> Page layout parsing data

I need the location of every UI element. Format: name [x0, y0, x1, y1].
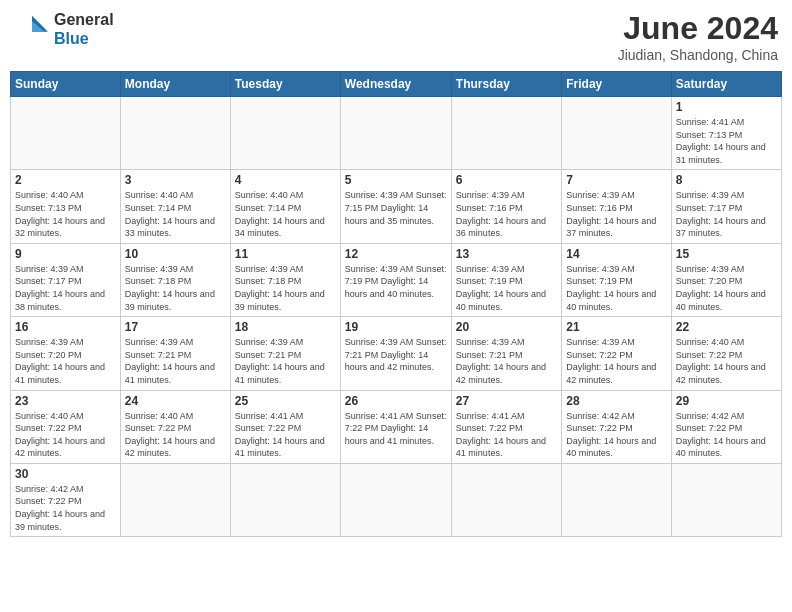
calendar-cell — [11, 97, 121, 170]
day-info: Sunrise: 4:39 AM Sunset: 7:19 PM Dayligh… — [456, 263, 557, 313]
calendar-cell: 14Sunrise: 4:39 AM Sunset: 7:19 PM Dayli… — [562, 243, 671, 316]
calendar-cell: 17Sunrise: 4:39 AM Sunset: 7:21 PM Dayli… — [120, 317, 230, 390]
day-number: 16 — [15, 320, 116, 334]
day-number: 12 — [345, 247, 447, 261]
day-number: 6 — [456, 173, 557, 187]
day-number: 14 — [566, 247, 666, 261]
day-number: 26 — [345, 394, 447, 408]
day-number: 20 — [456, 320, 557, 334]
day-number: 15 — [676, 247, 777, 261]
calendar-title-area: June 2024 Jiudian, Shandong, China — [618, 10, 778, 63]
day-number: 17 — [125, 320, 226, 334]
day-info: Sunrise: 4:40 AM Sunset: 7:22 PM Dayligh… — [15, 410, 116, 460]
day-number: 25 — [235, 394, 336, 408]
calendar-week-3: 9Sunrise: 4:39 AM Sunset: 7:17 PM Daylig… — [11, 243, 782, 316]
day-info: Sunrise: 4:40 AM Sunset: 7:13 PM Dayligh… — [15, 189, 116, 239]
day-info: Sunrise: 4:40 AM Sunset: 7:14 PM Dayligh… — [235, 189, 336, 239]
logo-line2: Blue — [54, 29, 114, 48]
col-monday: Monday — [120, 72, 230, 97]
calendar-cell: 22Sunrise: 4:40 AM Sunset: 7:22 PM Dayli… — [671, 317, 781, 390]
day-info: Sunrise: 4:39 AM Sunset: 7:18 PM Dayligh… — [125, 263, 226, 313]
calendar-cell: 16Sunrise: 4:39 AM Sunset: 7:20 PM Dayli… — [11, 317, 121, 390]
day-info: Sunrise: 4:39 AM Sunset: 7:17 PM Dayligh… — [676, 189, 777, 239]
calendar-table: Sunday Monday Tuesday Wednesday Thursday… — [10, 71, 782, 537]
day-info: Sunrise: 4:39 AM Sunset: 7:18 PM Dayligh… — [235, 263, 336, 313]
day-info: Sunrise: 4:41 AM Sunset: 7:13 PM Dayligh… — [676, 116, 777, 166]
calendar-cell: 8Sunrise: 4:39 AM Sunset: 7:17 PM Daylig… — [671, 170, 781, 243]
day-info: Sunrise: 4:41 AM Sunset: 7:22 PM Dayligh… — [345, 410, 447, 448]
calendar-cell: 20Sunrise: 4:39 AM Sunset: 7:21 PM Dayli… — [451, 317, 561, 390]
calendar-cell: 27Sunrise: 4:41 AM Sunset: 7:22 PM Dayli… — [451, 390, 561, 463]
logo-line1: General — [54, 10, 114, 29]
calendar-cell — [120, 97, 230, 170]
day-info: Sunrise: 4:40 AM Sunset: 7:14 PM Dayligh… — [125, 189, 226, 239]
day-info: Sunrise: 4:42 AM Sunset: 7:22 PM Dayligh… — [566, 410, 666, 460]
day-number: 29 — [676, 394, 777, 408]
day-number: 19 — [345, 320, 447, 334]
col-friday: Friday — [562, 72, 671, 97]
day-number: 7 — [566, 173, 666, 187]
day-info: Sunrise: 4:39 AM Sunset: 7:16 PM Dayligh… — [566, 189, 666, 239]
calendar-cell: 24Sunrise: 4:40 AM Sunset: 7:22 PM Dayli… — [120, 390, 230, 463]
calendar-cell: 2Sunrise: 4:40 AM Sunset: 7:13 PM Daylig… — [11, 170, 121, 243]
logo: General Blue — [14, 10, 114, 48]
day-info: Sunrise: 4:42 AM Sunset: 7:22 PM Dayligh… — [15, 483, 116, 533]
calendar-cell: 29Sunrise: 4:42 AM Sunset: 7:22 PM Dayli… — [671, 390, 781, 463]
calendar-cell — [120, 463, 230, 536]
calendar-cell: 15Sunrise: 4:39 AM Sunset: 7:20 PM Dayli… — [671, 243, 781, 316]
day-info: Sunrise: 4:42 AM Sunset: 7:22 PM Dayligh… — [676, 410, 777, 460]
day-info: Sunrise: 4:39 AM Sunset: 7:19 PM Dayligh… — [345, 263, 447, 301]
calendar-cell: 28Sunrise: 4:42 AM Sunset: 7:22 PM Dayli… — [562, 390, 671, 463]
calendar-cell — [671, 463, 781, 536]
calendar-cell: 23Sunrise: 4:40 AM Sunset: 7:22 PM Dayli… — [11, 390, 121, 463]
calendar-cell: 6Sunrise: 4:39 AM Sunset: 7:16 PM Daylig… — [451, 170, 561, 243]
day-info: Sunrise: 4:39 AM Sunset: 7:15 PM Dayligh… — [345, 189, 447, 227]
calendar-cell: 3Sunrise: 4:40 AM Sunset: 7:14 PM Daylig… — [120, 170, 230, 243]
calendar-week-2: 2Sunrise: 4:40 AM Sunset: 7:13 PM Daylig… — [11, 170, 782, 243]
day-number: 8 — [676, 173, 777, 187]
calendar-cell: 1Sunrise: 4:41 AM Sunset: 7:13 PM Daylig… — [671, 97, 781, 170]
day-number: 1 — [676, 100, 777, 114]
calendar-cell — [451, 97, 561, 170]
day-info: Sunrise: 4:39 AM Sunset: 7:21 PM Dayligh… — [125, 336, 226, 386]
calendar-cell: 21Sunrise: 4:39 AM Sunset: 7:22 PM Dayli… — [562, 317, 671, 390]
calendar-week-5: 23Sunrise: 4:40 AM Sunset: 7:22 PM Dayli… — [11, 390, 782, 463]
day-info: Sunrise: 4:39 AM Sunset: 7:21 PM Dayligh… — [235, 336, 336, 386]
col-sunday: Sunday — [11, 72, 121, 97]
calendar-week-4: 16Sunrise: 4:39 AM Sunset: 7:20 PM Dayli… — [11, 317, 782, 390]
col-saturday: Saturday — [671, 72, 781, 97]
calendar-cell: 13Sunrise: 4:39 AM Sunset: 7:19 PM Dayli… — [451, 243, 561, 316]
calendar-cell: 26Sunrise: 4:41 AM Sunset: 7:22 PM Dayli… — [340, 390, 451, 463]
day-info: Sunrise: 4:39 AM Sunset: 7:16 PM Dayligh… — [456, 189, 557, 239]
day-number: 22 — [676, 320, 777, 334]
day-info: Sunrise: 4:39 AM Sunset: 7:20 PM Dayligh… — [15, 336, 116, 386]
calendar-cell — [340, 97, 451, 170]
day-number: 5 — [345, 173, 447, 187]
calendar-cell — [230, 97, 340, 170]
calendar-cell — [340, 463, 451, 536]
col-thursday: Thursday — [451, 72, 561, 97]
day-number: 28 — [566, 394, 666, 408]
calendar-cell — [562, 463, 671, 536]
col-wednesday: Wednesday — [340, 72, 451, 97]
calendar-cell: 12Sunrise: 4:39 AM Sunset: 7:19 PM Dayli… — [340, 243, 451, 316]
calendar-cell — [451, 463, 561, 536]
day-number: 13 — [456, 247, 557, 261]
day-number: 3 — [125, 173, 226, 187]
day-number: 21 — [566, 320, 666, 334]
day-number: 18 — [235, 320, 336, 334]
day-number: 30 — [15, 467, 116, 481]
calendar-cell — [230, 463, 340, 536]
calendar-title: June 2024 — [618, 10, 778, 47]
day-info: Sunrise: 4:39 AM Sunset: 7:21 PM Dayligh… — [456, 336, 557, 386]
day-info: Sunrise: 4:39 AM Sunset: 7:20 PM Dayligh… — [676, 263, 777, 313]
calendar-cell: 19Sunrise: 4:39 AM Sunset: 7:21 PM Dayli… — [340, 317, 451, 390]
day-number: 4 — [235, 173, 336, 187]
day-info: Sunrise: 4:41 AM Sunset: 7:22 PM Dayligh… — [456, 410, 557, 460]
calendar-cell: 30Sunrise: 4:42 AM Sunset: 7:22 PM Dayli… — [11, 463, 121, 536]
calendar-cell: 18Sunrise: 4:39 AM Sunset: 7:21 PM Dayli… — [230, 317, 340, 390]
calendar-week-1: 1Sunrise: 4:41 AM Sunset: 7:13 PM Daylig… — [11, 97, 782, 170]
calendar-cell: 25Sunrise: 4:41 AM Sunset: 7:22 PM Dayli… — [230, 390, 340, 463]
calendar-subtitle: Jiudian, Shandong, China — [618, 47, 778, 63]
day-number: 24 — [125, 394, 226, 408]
--
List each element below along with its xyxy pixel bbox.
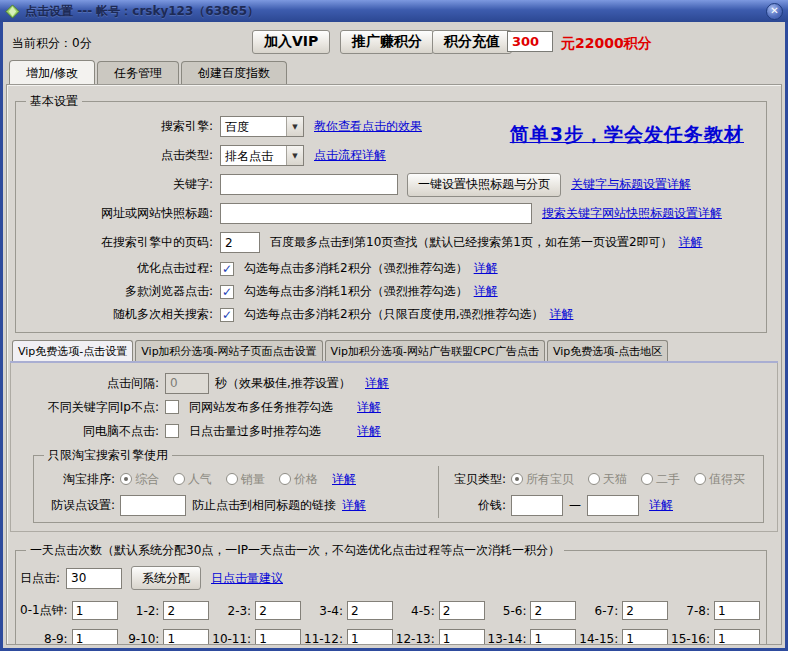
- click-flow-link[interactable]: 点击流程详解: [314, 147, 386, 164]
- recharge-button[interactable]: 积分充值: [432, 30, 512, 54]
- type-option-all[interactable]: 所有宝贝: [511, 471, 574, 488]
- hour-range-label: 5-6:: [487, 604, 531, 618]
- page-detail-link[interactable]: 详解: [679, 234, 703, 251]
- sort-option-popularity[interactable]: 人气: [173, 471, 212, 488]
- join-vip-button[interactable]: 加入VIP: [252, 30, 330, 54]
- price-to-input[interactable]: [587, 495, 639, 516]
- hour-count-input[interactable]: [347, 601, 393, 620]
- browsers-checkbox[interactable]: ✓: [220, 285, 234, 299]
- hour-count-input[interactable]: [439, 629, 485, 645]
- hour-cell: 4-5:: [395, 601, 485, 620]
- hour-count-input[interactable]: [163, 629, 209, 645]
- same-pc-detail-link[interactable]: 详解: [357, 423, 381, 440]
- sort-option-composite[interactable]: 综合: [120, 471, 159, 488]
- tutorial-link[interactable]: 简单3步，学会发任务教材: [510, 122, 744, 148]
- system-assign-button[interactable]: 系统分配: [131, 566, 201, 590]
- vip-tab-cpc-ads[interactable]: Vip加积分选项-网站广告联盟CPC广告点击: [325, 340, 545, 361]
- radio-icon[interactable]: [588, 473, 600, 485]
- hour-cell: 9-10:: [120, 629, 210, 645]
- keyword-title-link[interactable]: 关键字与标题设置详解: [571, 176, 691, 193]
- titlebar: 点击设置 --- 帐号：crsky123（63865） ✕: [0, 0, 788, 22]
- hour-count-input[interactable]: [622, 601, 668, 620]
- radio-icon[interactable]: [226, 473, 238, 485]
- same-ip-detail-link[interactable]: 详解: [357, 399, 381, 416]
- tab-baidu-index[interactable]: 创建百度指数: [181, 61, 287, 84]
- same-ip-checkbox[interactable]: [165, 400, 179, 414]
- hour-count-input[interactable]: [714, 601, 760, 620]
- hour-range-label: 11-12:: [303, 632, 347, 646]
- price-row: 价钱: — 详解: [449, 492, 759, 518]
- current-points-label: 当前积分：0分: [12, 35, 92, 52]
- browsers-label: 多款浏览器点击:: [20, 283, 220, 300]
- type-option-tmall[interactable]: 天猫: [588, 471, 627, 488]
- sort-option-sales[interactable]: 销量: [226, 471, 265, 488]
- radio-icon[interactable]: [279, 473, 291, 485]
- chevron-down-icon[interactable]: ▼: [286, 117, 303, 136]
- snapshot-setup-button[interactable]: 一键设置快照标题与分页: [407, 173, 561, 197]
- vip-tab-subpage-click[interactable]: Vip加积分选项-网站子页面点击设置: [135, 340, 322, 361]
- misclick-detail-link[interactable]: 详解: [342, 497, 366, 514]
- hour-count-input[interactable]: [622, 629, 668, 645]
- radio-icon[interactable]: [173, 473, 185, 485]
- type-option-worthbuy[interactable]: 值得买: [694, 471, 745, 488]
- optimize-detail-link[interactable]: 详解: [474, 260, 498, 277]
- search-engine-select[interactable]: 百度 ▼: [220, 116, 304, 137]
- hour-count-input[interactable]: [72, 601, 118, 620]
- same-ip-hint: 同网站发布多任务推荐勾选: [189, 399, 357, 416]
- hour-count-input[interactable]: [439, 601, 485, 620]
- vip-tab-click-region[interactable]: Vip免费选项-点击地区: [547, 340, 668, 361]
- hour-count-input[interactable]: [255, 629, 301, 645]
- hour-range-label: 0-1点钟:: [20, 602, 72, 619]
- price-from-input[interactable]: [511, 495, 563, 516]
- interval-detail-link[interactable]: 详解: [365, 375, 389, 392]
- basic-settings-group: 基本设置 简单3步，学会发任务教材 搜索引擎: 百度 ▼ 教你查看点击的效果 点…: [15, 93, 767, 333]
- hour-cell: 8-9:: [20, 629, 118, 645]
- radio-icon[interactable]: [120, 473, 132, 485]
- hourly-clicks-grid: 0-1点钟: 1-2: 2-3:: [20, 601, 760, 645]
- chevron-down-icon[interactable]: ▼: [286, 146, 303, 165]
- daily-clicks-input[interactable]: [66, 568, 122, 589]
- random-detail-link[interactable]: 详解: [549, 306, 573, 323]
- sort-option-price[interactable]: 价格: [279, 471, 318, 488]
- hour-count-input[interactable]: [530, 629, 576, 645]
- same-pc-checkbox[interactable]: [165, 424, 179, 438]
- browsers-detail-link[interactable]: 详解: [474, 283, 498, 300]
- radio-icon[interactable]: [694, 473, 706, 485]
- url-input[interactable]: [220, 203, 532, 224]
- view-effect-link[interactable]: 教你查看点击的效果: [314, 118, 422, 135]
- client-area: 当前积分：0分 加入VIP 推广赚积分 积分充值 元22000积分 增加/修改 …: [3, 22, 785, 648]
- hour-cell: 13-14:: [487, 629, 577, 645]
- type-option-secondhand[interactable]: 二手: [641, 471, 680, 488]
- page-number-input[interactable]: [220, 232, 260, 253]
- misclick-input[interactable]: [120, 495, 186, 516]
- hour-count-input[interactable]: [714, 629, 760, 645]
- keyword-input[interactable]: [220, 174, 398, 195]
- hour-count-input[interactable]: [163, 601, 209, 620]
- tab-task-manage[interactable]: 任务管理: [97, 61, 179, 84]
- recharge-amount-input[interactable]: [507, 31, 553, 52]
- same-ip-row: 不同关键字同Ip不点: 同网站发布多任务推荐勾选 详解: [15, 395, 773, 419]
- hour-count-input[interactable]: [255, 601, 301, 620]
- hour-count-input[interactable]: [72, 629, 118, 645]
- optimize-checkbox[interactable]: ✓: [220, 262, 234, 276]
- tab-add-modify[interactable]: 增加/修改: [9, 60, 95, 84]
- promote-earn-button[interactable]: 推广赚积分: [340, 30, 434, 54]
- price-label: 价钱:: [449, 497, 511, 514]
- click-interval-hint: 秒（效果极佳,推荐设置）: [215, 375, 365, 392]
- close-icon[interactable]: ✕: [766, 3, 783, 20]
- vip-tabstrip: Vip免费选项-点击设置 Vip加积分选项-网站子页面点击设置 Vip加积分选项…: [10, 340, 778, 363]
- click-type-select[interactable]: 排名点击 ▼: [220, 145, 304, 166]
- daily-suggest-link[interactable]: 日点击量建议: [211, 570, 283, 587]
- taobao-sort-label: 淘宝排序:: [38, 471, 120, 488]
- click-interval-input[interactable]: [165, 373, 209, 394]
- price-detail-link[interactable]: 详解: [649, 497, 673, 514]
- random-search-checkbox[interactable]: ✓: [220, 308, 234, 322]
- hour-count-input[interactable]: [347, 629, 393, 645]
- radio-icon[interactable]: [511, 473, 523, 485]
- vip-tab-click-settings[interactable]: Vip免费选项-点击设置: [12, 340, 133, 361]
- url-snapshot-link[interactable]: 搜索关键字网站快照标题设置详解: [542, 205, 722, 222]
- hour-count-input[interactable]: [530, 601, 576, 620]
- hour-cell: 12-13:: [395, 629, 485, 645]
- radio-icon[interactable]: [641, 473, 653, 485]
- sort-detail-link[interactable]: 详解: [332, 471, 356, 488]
...
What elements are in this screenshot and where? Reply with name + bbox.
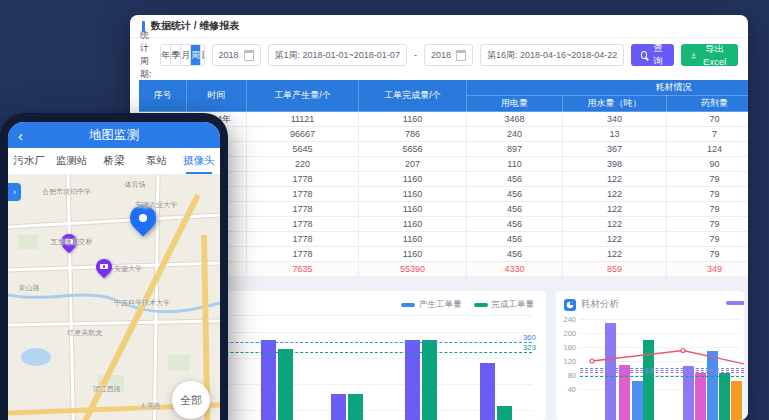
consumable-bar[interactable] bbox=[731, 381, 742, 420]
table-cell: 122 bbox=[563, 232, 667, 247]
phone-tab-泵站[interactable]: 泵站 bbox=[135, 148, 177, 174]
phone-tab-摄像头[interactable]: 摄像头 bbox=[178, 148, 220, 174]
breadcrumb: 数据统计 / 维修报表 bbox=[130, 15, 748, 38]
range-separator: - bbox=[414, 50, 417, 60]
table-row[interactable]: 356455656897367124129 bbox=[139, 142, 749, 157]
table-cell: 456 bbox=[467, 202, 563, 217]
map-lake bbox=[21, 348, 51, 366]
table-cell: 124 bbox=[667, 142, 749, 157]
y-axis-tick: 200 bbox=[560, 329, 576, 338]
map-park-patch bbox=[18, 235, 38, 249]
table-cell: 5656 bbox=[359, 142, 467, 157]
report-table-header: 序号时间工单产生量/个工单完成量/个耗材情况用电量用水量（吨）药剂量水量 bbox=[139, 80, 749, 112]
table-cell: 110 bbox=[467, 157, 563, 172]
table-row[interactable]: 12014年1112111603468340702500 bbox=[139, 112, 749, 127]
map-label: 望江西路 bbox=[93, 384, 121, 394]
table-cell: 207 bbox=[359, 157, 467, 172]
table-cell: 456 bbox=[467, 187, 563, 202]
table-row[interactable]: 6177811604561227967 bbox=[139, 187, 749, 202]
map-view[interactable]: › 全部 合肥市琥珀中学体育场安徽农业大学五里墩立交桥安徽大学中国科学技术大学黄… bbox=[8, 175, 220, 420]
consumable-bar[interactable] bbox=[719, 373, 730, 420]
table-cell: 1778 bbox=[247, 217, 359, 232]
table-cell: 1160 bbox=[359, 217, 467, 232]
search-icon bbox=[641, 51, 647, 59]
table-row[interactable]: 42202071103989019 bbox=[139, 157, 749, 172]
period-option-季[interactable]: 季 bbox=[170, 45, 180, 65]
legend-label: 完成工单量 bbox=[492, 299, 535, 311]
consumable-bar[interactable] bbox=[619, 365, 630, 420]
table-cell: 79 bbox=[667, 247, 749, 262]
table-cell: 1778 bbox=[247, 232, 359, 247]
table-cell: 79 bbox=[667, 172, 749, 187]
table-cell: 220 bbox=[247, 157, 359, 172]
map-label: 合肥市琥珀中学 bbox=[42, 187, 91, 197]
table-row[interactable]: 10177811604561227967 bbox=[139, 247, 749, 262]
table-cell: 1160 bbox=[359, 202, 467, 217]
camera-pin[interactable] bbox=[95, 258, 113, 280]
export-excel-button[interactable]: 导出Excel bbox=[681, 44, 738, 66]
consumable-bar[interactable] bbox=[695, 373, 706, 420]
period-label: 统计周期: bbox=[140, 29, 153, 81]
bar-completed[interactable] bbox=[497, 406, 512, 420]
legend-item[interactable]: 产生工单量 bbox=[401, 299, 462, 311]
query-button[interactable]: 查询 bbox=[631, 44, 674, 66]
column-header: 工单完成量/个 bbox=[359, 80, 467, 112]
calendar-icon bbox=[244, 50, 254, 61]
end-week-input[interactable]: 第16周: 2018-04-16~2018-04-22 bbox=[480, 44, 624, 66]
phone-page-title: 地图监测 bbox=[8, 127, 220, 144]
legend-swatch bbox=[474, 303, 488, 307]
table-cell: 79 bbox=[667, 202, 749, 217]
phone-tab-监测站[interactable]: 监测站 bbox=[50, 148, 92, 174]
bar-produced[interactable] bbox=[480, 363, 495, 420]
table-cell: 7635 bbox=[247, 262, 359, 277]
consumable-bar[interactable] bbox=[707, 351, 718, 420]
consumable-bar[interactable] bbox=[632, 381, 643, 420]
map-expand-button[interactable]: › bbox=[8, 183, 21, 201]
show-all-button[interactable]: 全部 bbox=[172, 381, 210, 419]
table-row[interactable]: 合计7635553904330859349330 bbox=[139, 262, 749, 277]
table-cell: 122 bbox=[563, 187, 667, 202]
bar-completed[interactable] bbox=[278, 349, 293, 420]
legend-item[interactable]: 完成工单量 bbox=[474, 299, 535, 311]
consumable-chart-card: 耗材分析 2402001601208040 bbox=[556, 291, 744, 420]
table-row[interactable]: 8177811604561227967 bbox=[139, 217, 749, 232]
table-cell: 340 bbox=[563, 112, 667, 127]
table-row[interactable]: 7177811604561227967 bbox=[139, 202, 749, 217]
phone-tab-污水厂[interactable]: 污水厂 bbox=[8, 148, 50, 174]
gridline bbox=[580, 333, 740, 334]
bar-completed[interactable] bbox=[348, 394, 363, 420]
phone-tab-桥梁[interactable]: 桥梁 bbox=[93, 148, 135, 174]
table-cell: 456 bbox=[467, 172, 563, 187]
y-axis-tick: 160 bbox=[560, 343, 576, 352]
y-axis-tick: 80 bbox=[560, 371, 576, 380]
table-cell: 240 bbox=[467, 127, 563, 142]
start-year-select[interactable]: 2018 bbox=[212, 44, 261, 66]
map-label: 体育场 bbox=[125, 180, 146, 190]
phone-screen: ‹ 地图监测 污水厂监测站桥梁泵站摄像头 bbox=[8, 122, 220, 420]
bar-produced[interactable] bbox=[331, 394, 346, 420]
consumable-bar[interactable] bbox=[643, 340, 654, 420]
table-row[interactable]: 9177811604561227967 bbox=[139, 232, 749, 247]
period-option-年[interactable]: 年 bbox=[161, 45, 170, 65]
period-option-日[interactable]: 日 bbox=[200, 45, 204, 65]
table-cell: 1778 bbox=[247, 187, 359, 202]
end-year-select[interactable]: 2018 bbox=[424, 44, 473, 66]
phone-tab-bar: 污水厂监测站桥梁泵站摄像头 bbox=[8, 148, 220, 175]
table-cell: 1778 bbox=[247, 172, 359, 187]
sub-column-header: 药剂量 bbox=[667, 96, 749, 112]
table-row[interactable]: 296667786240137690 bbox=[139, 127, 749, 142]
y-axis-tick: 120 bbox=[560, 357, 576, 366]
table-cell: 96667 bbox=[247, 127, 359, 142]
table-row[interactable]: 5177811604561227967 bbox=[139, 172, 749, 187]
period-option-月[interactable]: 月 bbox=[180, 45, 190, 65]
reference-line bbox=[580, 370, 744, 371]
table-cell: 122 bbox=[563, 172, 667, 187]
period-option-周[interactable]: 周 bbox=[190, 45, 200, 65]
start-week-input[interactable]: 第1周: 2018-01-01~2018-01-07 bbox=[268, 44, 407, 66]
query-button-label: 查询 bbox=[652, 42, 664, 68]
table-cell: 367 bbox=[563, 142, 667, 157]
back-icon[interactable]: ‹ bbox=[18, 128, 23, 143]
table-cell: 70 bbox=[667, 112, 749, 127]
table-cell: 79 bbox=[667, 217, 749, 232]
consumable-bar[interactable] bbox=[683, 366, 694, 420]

> Assigned task
Counting only lines that hold "keyword", report how many there are in the records above, as a bare number.

> Expected output
2